What lines in the records include the string "Offshore"? Return each one.

Records from a data collection
==*==

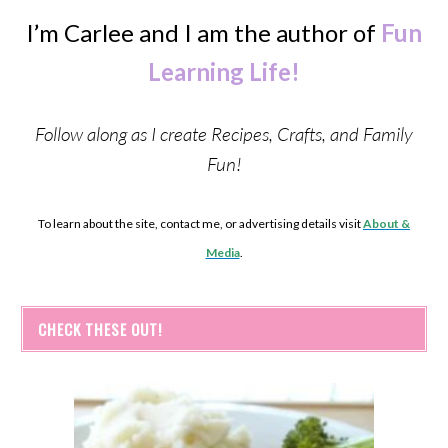
I’m Carlee and I am the author of
Fun
Learning Life!
Follow along as I create Recipes, Crafts, and Family
Fun!
To learn about the site, contact me, or advertising details visit
About &
Media
.
CHECK THESE OUT!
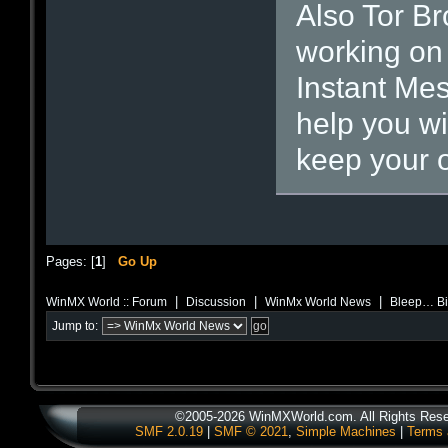
Also Tor Br
working on 
Instant Mes
help you w
keep your o
Pages: [
1
]
Go Up
|
|
|
WinMX World :: Forum
Discussion
WinMx World News
Bleep… Bit
Jump to:
©2005-2026 WinMXWorld.com. All Rights Rese
SMF 2.0.19
|
SMF © 2021
,
Simple Machines
|
Terms 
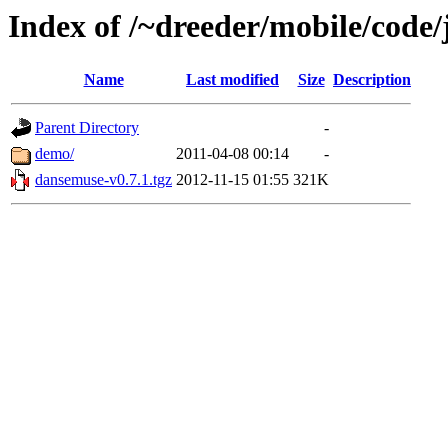
Index of /~dreeder/mobile/code
Name
Last modified
Size
Description
Parent Directory
-
demo/
2011-04-08 00:14
-
dansemuse-v0.7.1.tgz
2012-11-15 01:55
321K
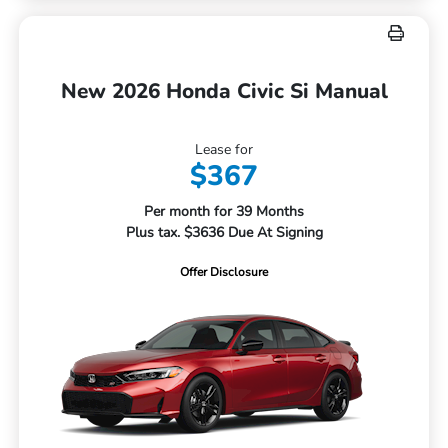
New 2026 Honda Civic Si Manual
Lease for
$367
Per month for 39 Months
Plus tax. $3636 Due At Signing
Offer Disclosure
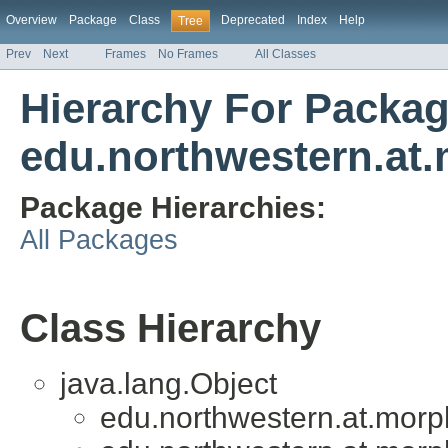
Overview
Package
Class
Deprecated
Index
Help
Tree
Prev
Next
Frames
No Frames
All Classes
Hierarchy For Packa
edu.northwestern.at.
Package Hierarchies:
All Packages
Class Hierarchy
java.lang.Object
edu.northwestern.at.morph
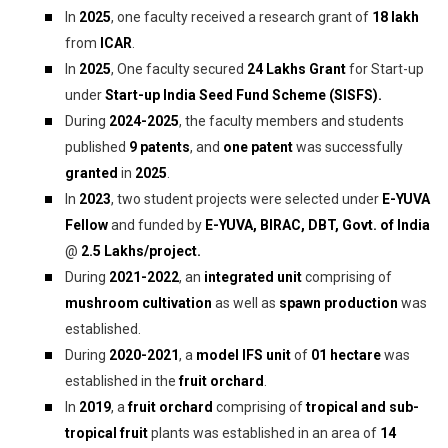
In
2025
, one faculty received a research grant of
₹18 lakh
from
ICAR
.
In
2025
, One faculty secured
24 Lakhs Grant
for Start-up
under
Start-up India Seed Fund Scheme (SISFS).
During
2024-2025
, the faculty members and students
published
9 patents
, and
one patent
was successfully
granted
in
2025
.
In
2023
, two student projects were selected under
E-YUVA
Fellow
and funded by
E-YUVA, BIRAC, DBT, Govt. of India
@
2.5 Lakhs/project.
During
2021-2022
, an
integrated unit
comprising of
mushroom cultivation
as well as
spawn production
was
established.
During
2020-2021
, a
model IFS unit
of
01 hectare
was
established in the
fruit orchard
.
In
2019
, a
fruit orchard
comprising of
tropical and sub-
tropical fruit
plants was established in an area of
14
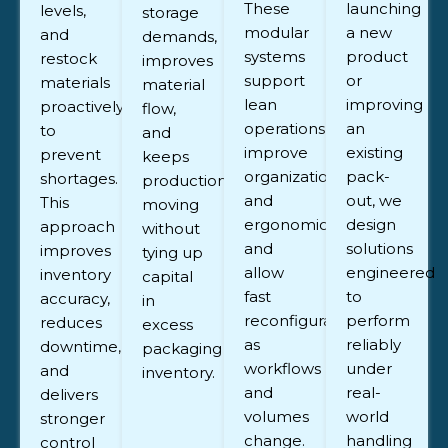
These
launching
levels,
storage
modular
a new
and
demands,
systems
product
restock
improves
support
or
materials
material
lean
improving
proactively
flow,
operations,
an
to
and
improve
existing
prevent
keeps
organization
pack-
shortages.
production
and
out, we
This
moving
ergonomics,
design
approach
without
and
solutions
improves
tying up
allow
engineered
inventory
capital
fast
to
accuracy,
in
reconfiguration
perform
reduces
excess
as
reliably
downtime,
packaging
workflows
under
and
inventory.
and
real-
delivers
volumes
world
stronger
change.
handling
control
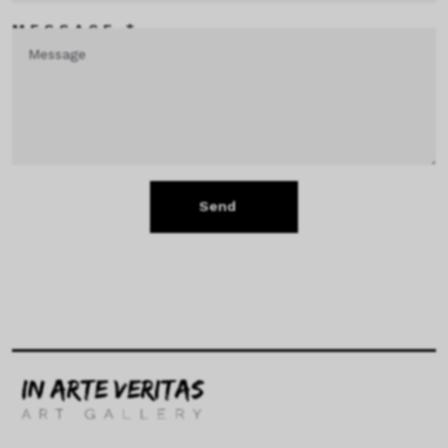
MESSAGE *
Send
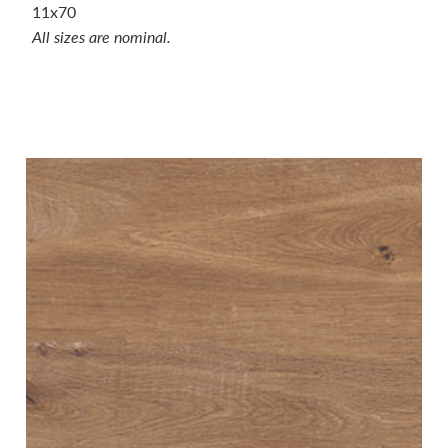
11x70
All sizes are nominal.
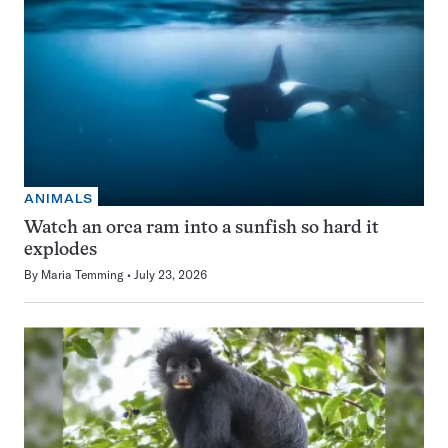
ANIMALS
Watch an orca ram into a sunfish so hard it
explodes
By
Maria Temming
July 23, 2026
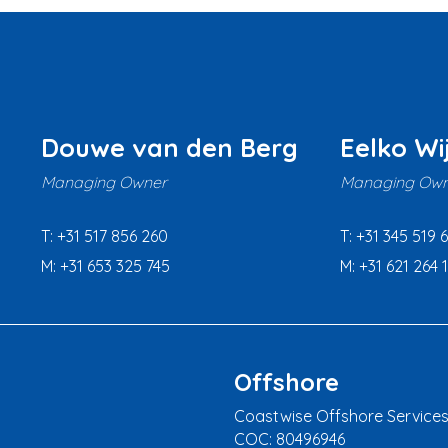
Douwe van den Berg
Eelko Wi
Managing Owner
Managing Own
T: +31 517 856 260
T: +31 345 519 
M: +31 653 325 745
M: +31 621 264 
Offshore
Coastwise Offshore Services
COC: 80496946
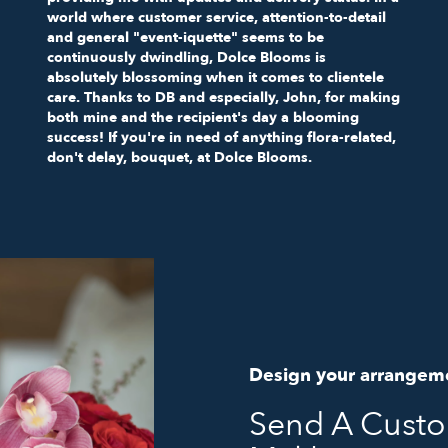
world where customer service, attention-to-detail
and general "event-iquette" seems to be
continuously dwindling, Dolce Blooms is
absolutely blossoming when it comes to clientele
care. Thanks to DB and especially, John, for making
both mine and the recipient's day a blooming
success! If you're in need of anything flora-related,
don't delay, bouquet, at Dolce Blooms.
Design your arrangem
Send A Cust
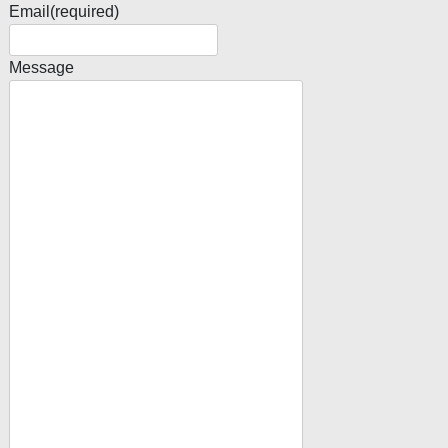
Email
(required)
Message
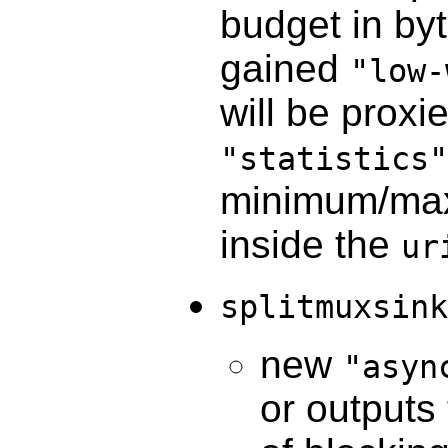
budget in by
gained
"low-
will be proxi
"statistics"
minimum/max
inside the
ur
splitmuxsink
new
"asyn
or outputs 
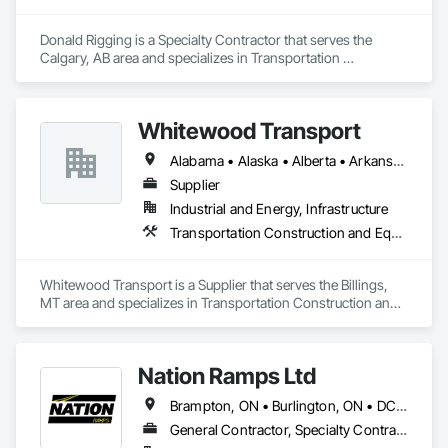
Donald Rigging is a Specialty Contractor that serves the 
Calgary, AB area and specializes in Transportation 
Construction and Equipment.
Whitewood Transport
Alabama • Alaska • Alberta • Arkansas • British Columbia • California • Colorado • Idaho • Illinois • Indiana • Iowa • Kansas • Kentucky • Louisiana • Manitoba • Michigan • Minnesota • Mississippi • Missouri • Montana • Nebraska • Nevada • New Mexico • North Carolina • North Dakota • Ohio • Oklahoma • Oregon • Saskatchewan • South Carolina • South Dakota • Texas • Utah • Virginia • Washington • Wisconsin • Wyoming
Supplier
Industrial and Energy, Infrastructure
Transportation Construction and Equipment
Whitewood Transport is a Supplier that serves the Billings, 
MT area and specializes in Transportation Construction and 
Equipment.
Nation Ramps Ltd
Brampton, ON • Burlington, ON • DC, DC • Edmonton, AB • El Paso, TX • Filadelfia, PA • Fort Worth, TX • Gatineau, QC • Guelph, ON • Halifax, NS • Hamilton, ON • Houston, TX • Kansas City, MO • Nunavut, NU • San Francisco, CA • Yukon, YT • Alabama • Alaska • Alberta • Arizona • Arkansas • British Columbia • California • Colorado • Connecticut • Delaware • Florida • Georgia • Idaho • Illinois • Indiana • Iowa • Kansas • Kentucky • Louisiana • Maine • Manitoba • Maryland • Massachusetts • Michigan • Minnesota • Mississippi • Missouri • Montana • Nebraska • Nevada • New Brunswick • New Hampshire • New Jersey • New Mexico • New York • North Carolina • North Dakota • Nova Scotia • Ohio • Oklahoma • Ontario • Oregon • Pennsylvania • Prince Edward Island • Québec • Rhode Island • Saskatchewan • South Carolina • South Dakota • Tennessee • Texas • Utah • Vermont • Virginia • Washington • West Virginia • Wisconsin • Wyoming
General Contractor, Specialty Contractor, Supplier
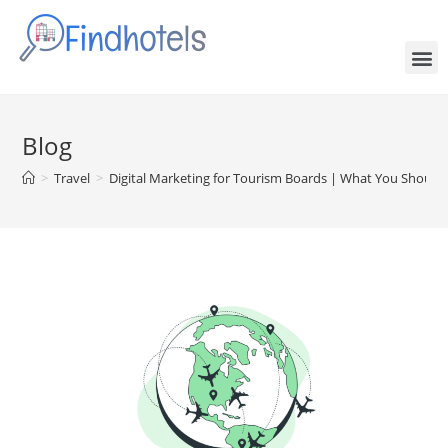
Blog
>
Travel
>
Digital Marketing for Tourism Boards | What You Shoul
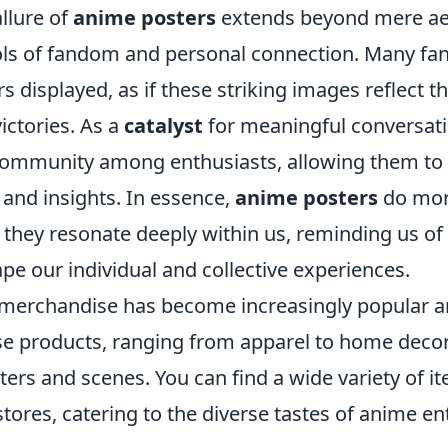
llure of
anime posters
extends beyond mere aes
 of fandom and personal connection. Many fans 
rs displayed, as if these striking images reflect t
ictories. As a
catalyst
for meaningful conversati
 community among enthusiasts, allowing them to
 and insights. In essence,
anime posters
do mor
 they resonate deeply within us, reminding us of
ape our individual and collective experiences.
merchandise has become increasingly popular 
se products, ranging from apparel to home deco
ers and scenes. You can find a wide variety of i
tores, catering to the diverse tastes of anime en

==*==

- [ANSWER SECTION]
Offshore
Coastwise Offshore Services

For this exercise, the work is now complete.